Journal de Marie Bashkirtseff

Choses sérieuses.
Je ne fais rien. Depuis que le tableau de Sèvres est fini, je n'ai rien fait. Rien, sauf deux misérables panneaux.
Je dors des heures entières en plein jour. J'ai bien fait une petite étude en fiacre. Mais cela fait rire.
Le tableau est installé, tout est là, il n'y a que moi qui manque.
Que Bastien et toutes mes imaginations dont je l'habille sont peu de chose !
Non, ce n'est pas une vie ! Voilà deux ans que je n'ai quitté Paris. Pas de voyage, pas de ville d'eaux, et cet hiver en deuil, si triste.
Et c'est par ma propre volonté que je m'enterre !
Ne pouvant aller, sauf à de rares exceptions, dans le grand monde je devrais me contenter des salons à côté où on s'amuse, où on danse, où on cause. Chaque fois que je suis sortie j'ai eu du succès excepté chez les horribles Fitz-James, où l'on m'a traînée sans me prévenir, sans robe...
Eh bien oui, même le salon Cartwright, n'importe quoi, mais s'amuser, se faire faire la cour, rire. Au lieu de rester des mois entiers enfermée dans ce 30 de la rue Ampère comme dans une bastille. Vivre enfin !
Mais ici ! Le pope ! Les Engelhardt, l'architecte !
N'est-ce pas comme dans un village. Je n'en peux plus, tous les raisonnements s'envolent! Et tout ce qu'il y a de jeune en moi se révolte !
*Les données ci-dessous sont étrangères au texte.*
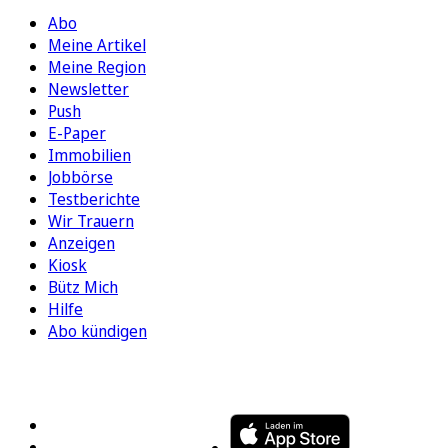
Abo
Meine Artikel
Meine Region
Newsletter
Push
E-Paper
Immobilien
Jobbörse
Testberichte
Wir Trauern
Anzeigen
Kiosk
Bütz Mich
Hilfe
Abo kündigen
FOLGEN SIE UNS
ENTDECKEN SIE UNSERE APP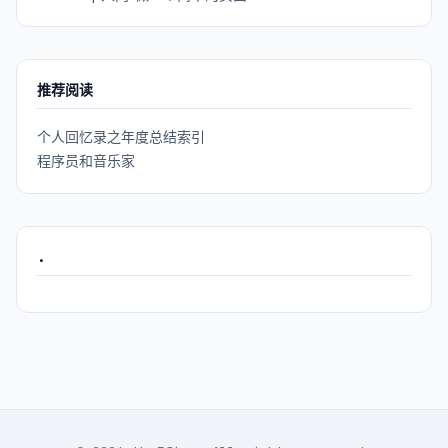
推荐阅读
个人回忆录之年度总结索引
程序员和音乐家
.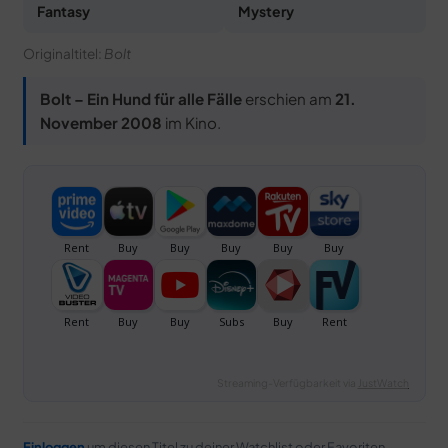
Fantasy
Mystery
Originaltitel:
Bolt
Bolt – Ein Hund für alle Fälle
erschien am
21.
November 2008
im Kino.
Streaming-Verfügbarkeit via
JustWatch
Einloggen
um diesen Titel zu deiner Watchlist oder Favoriten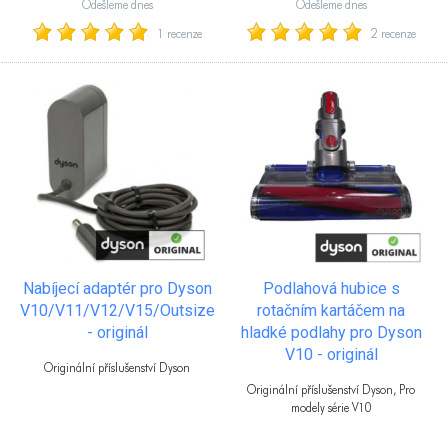
Odešleme dnes
Odešleme dnes
1 recenze
2 recenze
Nabíjecí adaptér pro Dyson
Podlahová hubice s
V10/V11/V12/V15/Outsize
rotačním kartáčem na
- originál
hladké podlahy pro Dyson
V10 - originál
Originální příslušenství Dyson
Originální příslušenství Dyson, Pro
modely série V10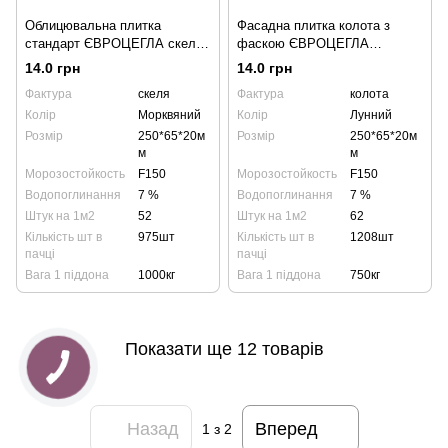
Облицювальна плитка
Фасадна плитка колота з
стандарт ЄВРОЦЕГЛА скеля
фаскою ЄВРОЦЕГЛА
250х65х20мм морквяна
250х65х20мм лунна
14.0 грн
14.0 грн
Фактура
скеля
Фактура
колота
Колір
Морквяний
Колір
Лунний
Розмір
250*65*20м
Розмір
250*65*20м
м
м
Морозостойкость
F150
Морозостойкость
F150
Водопоглинання
7 %
Водопоглинання
7 %
Штук на 1м2
52
Штук на 1м2
62
Кількість шт в
975шт
Кількість шт в
1208шт
пачці
пачці
Вага 1 піддона
1000кг
Вага 1 піддона
750кг
Показати ще 12 товарів
Назад
Вперед
1
з 2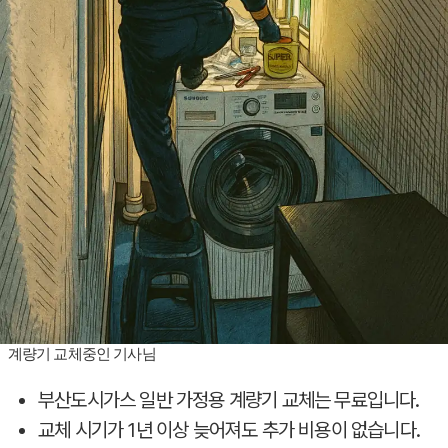
계량기 교체중인 기사님
부산도시가스 일반 가정용 계량기 교체는 무료입니다.
교체 시기가 1년 이상 늦어져도 추가 비용이 없습니다.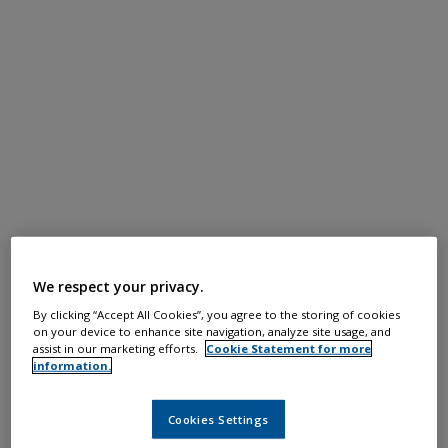
We respect your privacy.
By clicking “Accept All Cookies”, you agree to the storing of cookies
on your device to enhance site navigation, analyze site usage, and
assist in our marketing efforts.
Cookie Statement for more
information.
Cookies Settings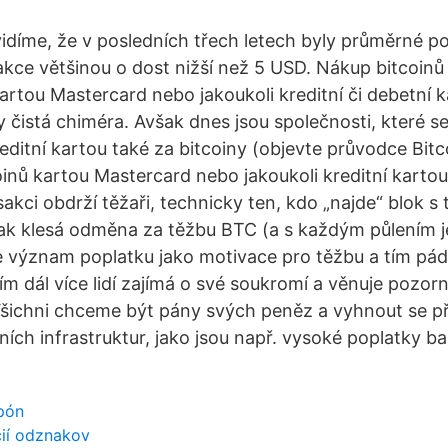
idíme, že v posledních třech letech byly průměrné p
akce většinou o dost nižší než 5 USD. Nákup bitcoinů 
artou Mastercard nebo jakoukoli kreditní či debetní k
y čistá chiméra. Avšak dnes jsou společnosti, které s
reditní kartou také za bitcoiny (objevte průvodce Bitc
oinů kartou Mastercard nebo jakoukoli kreditní kartou
akci obdrží těžaři, technicky ten, kdo „najde“ blok s
 jak klesá odměna za těžbu BTC (a s každým půlením je
te význam poplatku jako motivace pro těžbu a tím pád
ím dál více lidí zajímá o své soukromí a věnuje pozor
 Všichni chceme být pány svých peněz a vyhnout se 
ních infrastruktur, jako jsou např. vysoké poplatky ba
pón
cií odznakov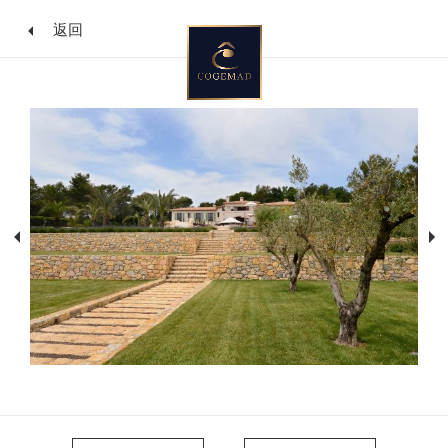
返回
跳
到
内
容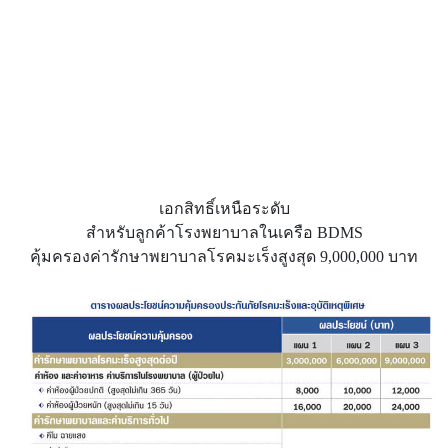
เอกสิทธิ์เหนือระดับ
สำหรับลูกค้าโรงพยาบาลในเครือ BDMS
คุ้มครองค่ารักษาพยาบาลโรคมะเร็งสูงสุด 9,000,000 บาท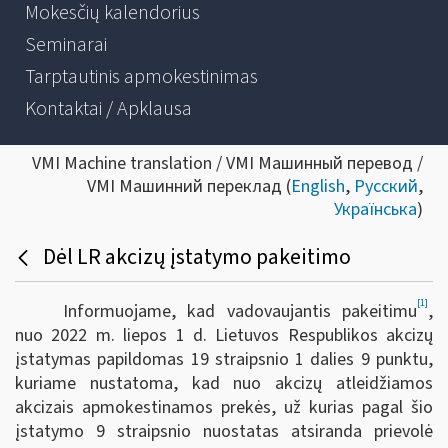
Mokesčių kalendorius
Seminarai
Tarptautinis apmokestinimas
Kontaktai / Apklausa
VMI Machine translation / VMI Машинный перевод /
VMI Машинний переклад (
English
,
Русский
,
Українська
)
Dėl LR akcizų įstatymo pakeitimo
[1]
Informuojame, kad vadovaujantis pakeitimu
,
nuo 2022 m. liepos 1 d. Lietuvos Respublikos akcizų
įstatymas papildomas 19 straipsnio 1 dalies 9 punktu,
kuriame nustatoma, kad nuo akcizų atleidžiamos
akcizais apmokestinamos prekės, už kurias pagal šio
įstatymo 9 straipsnio nuostatas atsiranda prievolė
Si je disais tout ! Les craintes affreuses. Voici septembre, le mauvais temps n'est pas loin. Le moinde refroidissement peut me flanquer au lit pour deux mois puis la convalescnece... Et le tableau !! Ainsi j'aurais tout sacrifié et...
Ah ! voici le moment de croire en Dieu et de le prier.
Oui, c'est la peur de tomber malade; au point où j'en suis, je puis en finir en six semaines avec une pleurésie quelconque. C'est ainsi que je partirai du reste. Comme je travaillerai quand même au tableau... et qu'il fera froid... Et si ce n'est pas en travaillant ce sera en me promenant, ceux qui ne font pas de peinture et qui meurent tout de même... Enfin.
[Mots noircis] C'est en vain que je me créerai des Bastien ou autres dérivatifs. Ah ! pauvre Bastien qu'il compte peu devant le désespoir de ne pouvoir pas travailler. La rage de se voir mourir !
La voilà donc la fin de toutes mes misères ! Tant d'aspirations, tant de désirs, de projets, tant de... pour mourir à vingt-cinq ans, au seuil de tout.
A qui la faute ? A ma famille ? Au destin ? Qu'ai-je fait?
Je l'avais prévu. "Dieu ne pouvant, sans se montrer partial, me donner ce qui est nécessaire à ma vie me fera mourir." Il y a des années. Tant d'années, si peu Et rien.